Today we dissect viruses down to their nucleic acid sequence essence. But for many years, as early microbiologists discovered and described bacteria, viruses lay far beneath their radar. Even now, people who seek antibiotics to treat viral infections may not realize the stark difference between bacteria and viruses.
Bacteria are cells and alive. Viruses are not.
The progress in understanding the Wuhan coronavirus inspired me to look back at the discovery of viruses. The following is from my textbook, slightly altered to evade the Google police who would accuse me of self-plagiarizing.
Discovered in Tobacco Cells
People recognized viral infections for many centuries before knowing what caused the associated illnesses. Once microscopes became available, bacteria were blamed for all manner of infectious ills.
In 1892, Russian botanist Dmitri Ivanovsky studied a disease that was stunting and mottling the leaves of tobacco plants, ruining crops in Crimea and Ukraine. To isolate the bacteria that he assumed were at fault, he passed extracts of crumpled leaves through a porcelain filter designed to trap bacteria. But when he applied the filtered material to healthy plants, they became infected too.
Ivanovsky was puzzled. Hadn’t the filter trapped and removed the bacteria? He concluded that nevertheless, the bacteria had persisted, but had somehow escaped the filter. Did a toxin that bacteria spewed cause the disease instead?
In 1895, Dutch microbiologist and botanist Martinus Beijerinck repeated and continued Ivanovsky’s experiments. He demonstrated that the filtered fluid retained its ability to spread infection after passing from plant to plant. So whatever was infecting was also reproducing – ruling out a toxin.

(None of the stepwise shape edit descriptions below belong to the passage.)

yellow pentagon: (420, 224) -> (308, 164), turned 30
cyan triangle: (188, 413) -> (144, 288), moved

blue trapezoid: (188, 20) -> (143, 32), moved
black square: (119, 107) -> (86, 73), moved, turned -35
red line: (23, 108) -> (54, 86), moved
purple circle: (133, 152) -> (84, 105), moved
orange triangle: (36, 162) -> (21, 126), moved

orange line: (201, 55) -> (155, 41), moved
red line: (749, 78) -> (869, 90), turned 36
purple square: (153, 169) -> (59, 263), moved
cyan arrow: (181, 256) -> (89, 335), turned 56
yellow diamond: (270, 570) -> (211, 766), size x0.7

After experimenting for three years, Beijerinck concluded that whatever was infecting the tobacco plants was alive, but smaller than a bacterium. He dubbed it a “contagium vivum fluidum,” (contagious living fluid). It’s unclear who then coined the terms “filterable agent” and “virus,” which is Latin either for “poison” or “slimy fluid.”

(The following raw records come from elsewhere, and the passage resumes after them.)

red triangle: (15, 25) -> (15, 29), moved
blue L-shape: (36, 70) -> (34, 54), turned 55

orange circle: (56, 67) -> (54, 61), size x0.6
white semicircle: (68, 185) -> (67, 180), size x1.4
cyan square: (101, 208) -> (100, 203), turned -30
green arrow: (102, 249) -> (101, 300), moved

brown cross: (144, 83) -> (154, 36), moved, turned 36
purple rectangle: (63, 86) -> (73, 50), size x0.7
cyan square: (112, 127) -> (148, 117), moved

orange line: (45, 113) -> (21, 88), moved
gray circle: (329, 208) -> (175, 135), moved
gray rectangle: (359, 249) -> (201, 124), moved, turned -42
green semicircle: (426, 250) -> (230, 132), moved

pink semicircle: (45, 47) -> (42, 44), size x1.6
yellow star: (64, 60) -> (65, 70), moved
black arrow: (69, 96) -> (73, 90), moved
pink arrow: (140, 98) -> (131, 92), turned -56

The same year that Beijerinck published his findings, 1898, other researchers isolated the first viruses to infect animal cells, causing hoof-and-mouth disease in cattle and other bovids. In 1901, scientists finally identified a virus as the cause of the mosquito-borne yellow fever. In 1939, an electron microscope imaged the first virus – the scourge of the tobacco plants that started the field of virology.
Viruses for the Good
Much of what we know about molecular biology began with classic experiments using the simpler genomes of viruses. I took an entire course in viral genomes in graduate school. I even had a favorite, phi X 174. It was the first DNA-based genome sequenced, and it infects E. coli, which are bacteria.

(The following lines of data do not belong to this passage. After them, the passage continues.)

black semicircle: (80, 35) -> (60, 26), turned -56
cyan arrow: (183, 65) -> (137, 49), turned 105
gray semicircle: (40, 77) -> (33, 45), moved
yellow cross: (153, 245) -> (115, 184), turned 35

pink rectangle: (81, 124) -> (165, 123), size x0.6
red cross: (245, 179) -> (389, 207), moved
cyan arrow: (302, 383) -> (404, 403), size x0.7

The ability of viruses to borrow a cell’s protein synthetic machinery to reproduce provided glimpses into genetic control of cells and revealed, through decades of experiments, how cells work. Investigation of viruses also revealed how cancer arises by leading to the discovery of oncogenes (specifically, the Rous sarcoma virus of chickens).
Because viruses are so adept at entering certain cells, they are used as vectors to deliver DNA in gene therapy. Even HIV enjoys an alternate reputation as a gene therapy vector, stripped of the genes that cause AIDS, of course.
With the genome of the Wuhan coronavirus in hand, epidemiologists can connect the dots of human response. We’ve come a long way from using filters to deduce the presence of viruses from what they aren’t.